Is this solution unique? Why?

I am sorry if I made some mistake, is my first question.

When $$\sigma=0$$ and $$\mu = \mu(x)$$, your equation

$$\partial _t = \mu \partial _x u$$

can be solved by the method of characteristics. To be clear the above equation should be written as

$$\partial_t u = \mu_1 \partial_{x_1} u + \cdots + \mu_d \partial_{x_d} u,$$

where $$x = (x_1, \cdots, x_d)$$ and $$\mu = (\mu_1, \cdots, \mu_d)$$. Moving all terms to one side, the equation is equivalent to

$$(\partial_t u , \partial_{x_1} u , \cdots, \partial_{x_d} u) \cdot (-1, \mu_1, \cdots, \mu_d) = 0.$$

In particular, $$u$$ satisfies the equation if and only if $$u$$ is constant along any integral curve of the vector fields $$Z = (-1, \mu_1, \cdots, \mu_d)$$ in $$\mathbb R\times \mathbb R^d$$.

Now it is clear how to get existence and uniqueness at once: for any $$x\in \mathbb R^n$$, let $$X^x(t)$$ be a solution to the ODE:

$$\begin{cases} Y' = \mu (Y), & \\ Y(0) = x.\end{cases}$$

I am assuming that $$\mu$$ is globally Lipschitz (i.e. with a uniform Lipschitz constant).
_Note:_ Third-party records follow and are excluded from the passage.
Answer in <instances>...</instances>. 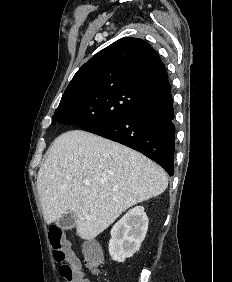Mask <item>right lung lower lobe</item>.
<instances>
[{
  "label": "right lung lower lobe",
  "instance_id": "98d812e1",
  "mask_svg": "<svg viewBox=\"0 0 232 282\" xmlns=\"http://www.w3.org/2000/svg\"><path fill=\"white\" fill-rule=\"evenodd\" d=\"M171 89L144 103L137 112L112 122L82 128L135 149L174 174L175 125Z\"/></svg>",
  "mask_w": 232,
  "mask_h": 282
}]
</instances>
Thus $$Y_x(t)$$ is defined for all $$t\in \mathbb R$$, for all $$x$$ and for each fixed $$t$$, $$\Phi_t (x):=Y_x(t)$$ is a homeomorphism.

Then the above ODE is the same as your integral equation

$$X^x(t) = x + \int_0^t \mu (X^x(s)) ds.$$

With this $$X^x$$, it is clear that $$Y(s) = (t-s, X^x(s))$$ is an integral curve of the vector fields $$Z$$ and $$Y(t) = (0,X^x(t))$$.

Thus

\begin{align} u(x, t) &= u(Y(0))\\ &= u(Y(t)) \ \ \ \ (u \text{ is constant along the integral curve of } Z)\\ &= u(X^x(t), 0) \\ &= \phi (X^x(t)) \end{align}

This shows that any solutions to the equation has to be of the form $$\phi (X^x(t))$$. This in particular shows that the solution must be unique (Indeed you find an explicit form using $$\phi, \mu$$).